Armstrong puts my own questioning in the larger context of Christian history, as well as also Judaism and Islam, but Christianity is the main focus. I may form a discussion group around this wonderful book.
As a matter of fact, many, perhaps most, theologians that I have read take largely the same position. Theologians like Paul Tillich, Rudolf Bultmann, or Schubert Ogden (The Reality of God), the process theologians like John Cobb, Charles Hartshorne, and A.N. Whitehead as well as many other contemporary philosophers and writers like James Carse's classic, The Silence of God, (as well as his The Religious Case Against Belief mentioned above), or Mark Johnston (Saving God: Religion after Idolatry).
All of these authors, in different ways, try to shift the focus on God-talk away from belief and toward awareness of one's existential condition and decision.
Decades ago, in 1963 the Anglican Bishop of Woolrich, John A. T. Robinson, in his book Honest to God, wrote as a Christian who doesn't 'believe in God,' as God is typically described as a very large being among other beinga. Like Tillich, for Robinson God is our ultimate concern, the ground of all being, or Being Itself.
I owe a special debt to Don Cupitt, the Anglican priest who has abandoned most God talk because he thinks that "Being talk" or our ideas about "life" and life itself are where we are most clear about the meaning of religious experience. I think Cupitt is right and while I don't go all the way with him in accepting that our language and the world we create together with our language is all that we "know," he still has had a profound influence in shaping my ideas about "life itself" that I have long struggled with here and here and here and here.
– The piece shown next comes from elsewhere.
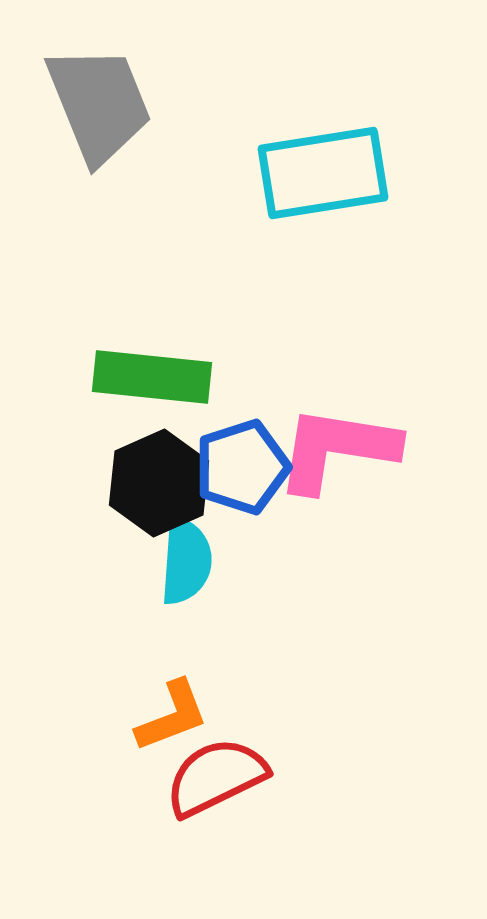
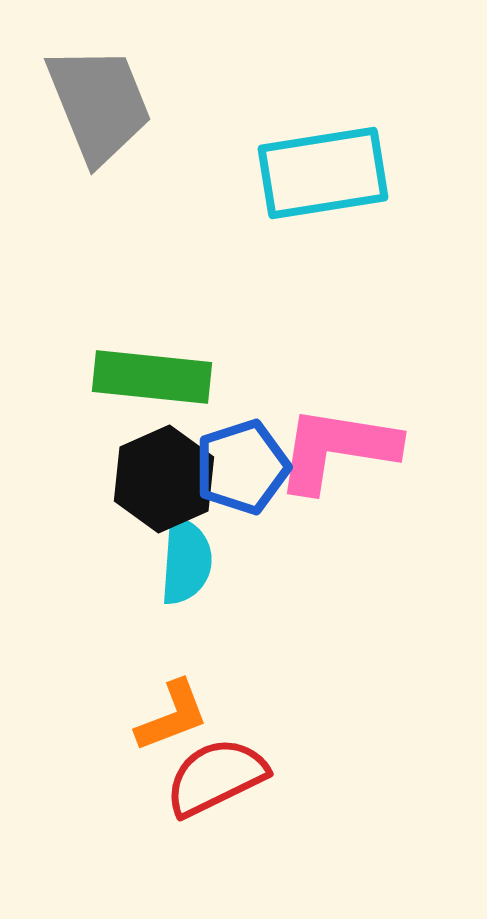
black hexagon: moved 5 px right, 4 px up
That's the position that I more or less embrace, and like others I remain inside the church, actually inside a specific gathering of Christians, with many who do "believe" in God in the usual ways as well as with those who may not "believe" in God in the more traditional sense.
And by the way, the title for this essay was mentioned in passing by an Episcopal priest and friend. As I can't say he would subscribe to what I have written here, I'll leave his name out of it but I think it is interesting that a minister of the church is thinking somewhat along the same lines.
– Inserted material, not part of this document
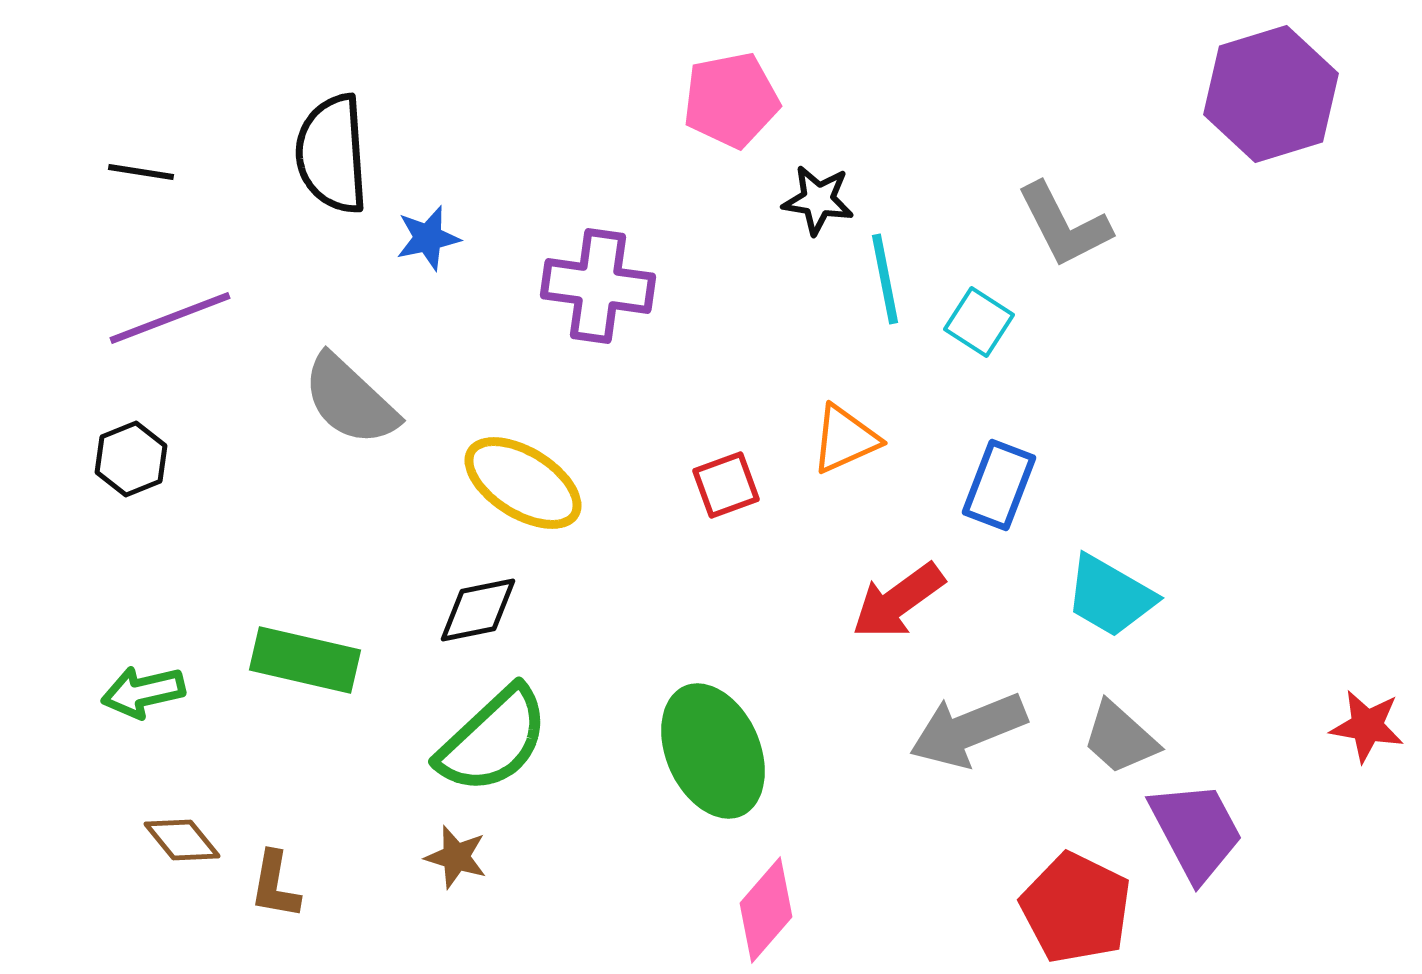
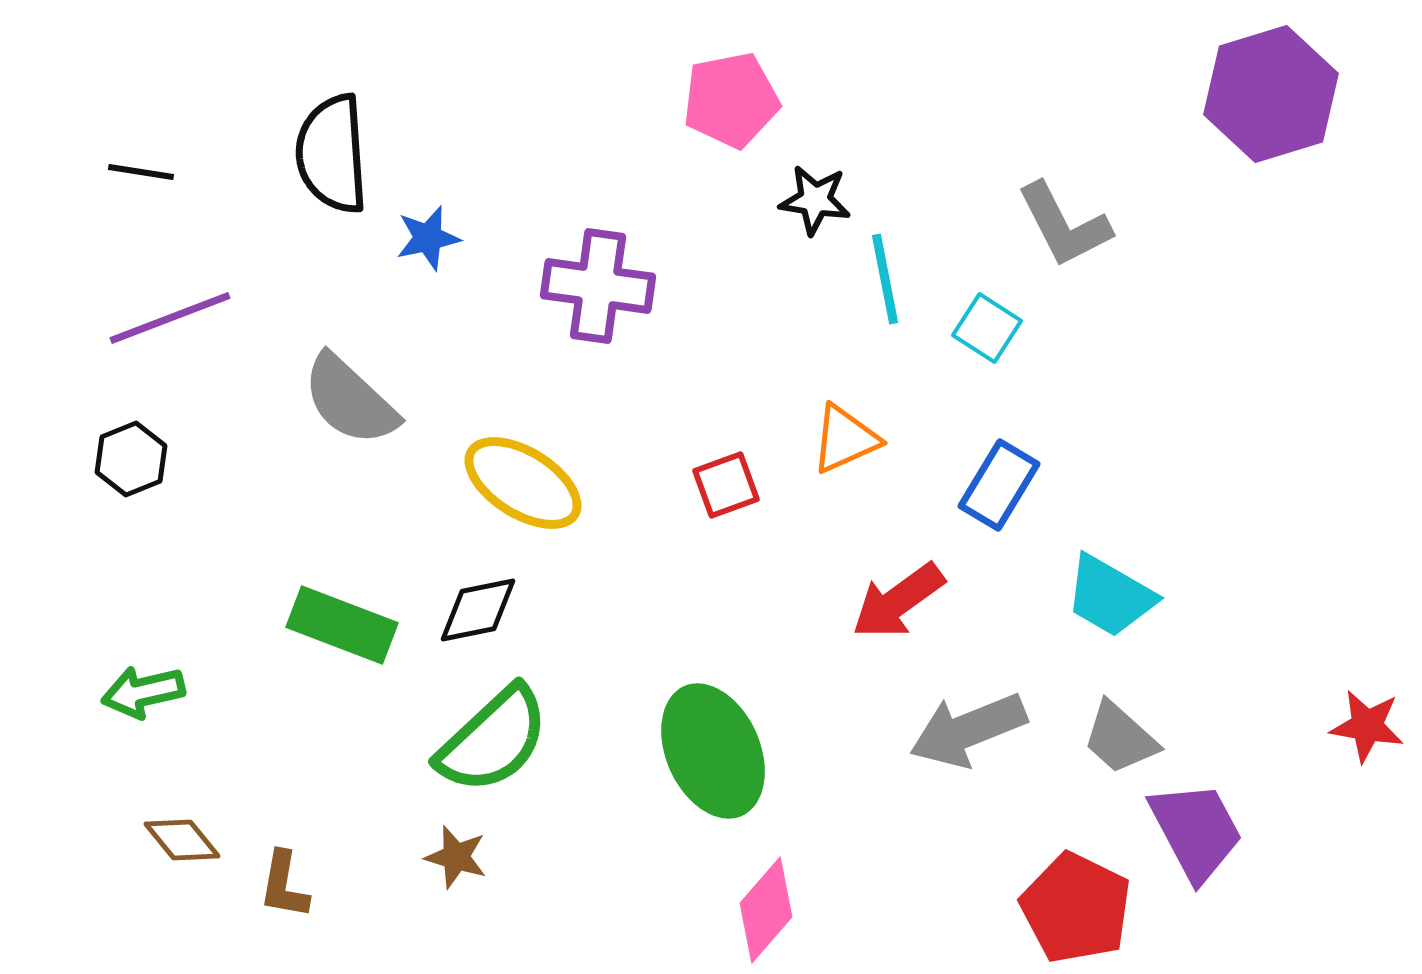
black star: moved 3 px left
cyan square: moved 8 px right, 6 px down
blue rectangle: rotated 10 degrees clockwise
green rectangle: moved 37 px right, 35 px up; rotated 8 degrees clockwise
brown L-shape: moved 9 px right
I started out by mentioning our St. John's traditional community meal at Thanksgiving. When we come together in the community and share a common meal we are celebrating life itself and life together and that is the very heart of faith. Surely that is a faith that reaches far outside the precincts of organized religion.
Amen.
What you have said is both provocative and falls within the continuing ancient discourse of faith, religion, belief, spirituality. It seems to me that we will never be able to verbalize the reality or the non reality of God. We can have a deeply emotional experience and not be able to fully explain it to others. Our view, experience, and relationship with faith, god, and religion will continue to ellude us. Some find the discourse exciting, others find it tiring, and yet others find it blasphemous. The discourse will remain with us forever and will regularly change in tempo and temper. There is a tradition that reaches into lots of areas of life which says that silence is the ultimate of what we can say about God. One tradition within Christianity is that when we have any kind of religious experience, we are not to talk about it for 3 years while it is digested and absorbed within our souls. The verbal discourse is important and helps the one expressing their views and those hearing them confront and clarify what they may be feeling, thinking, or something I cannot put into words.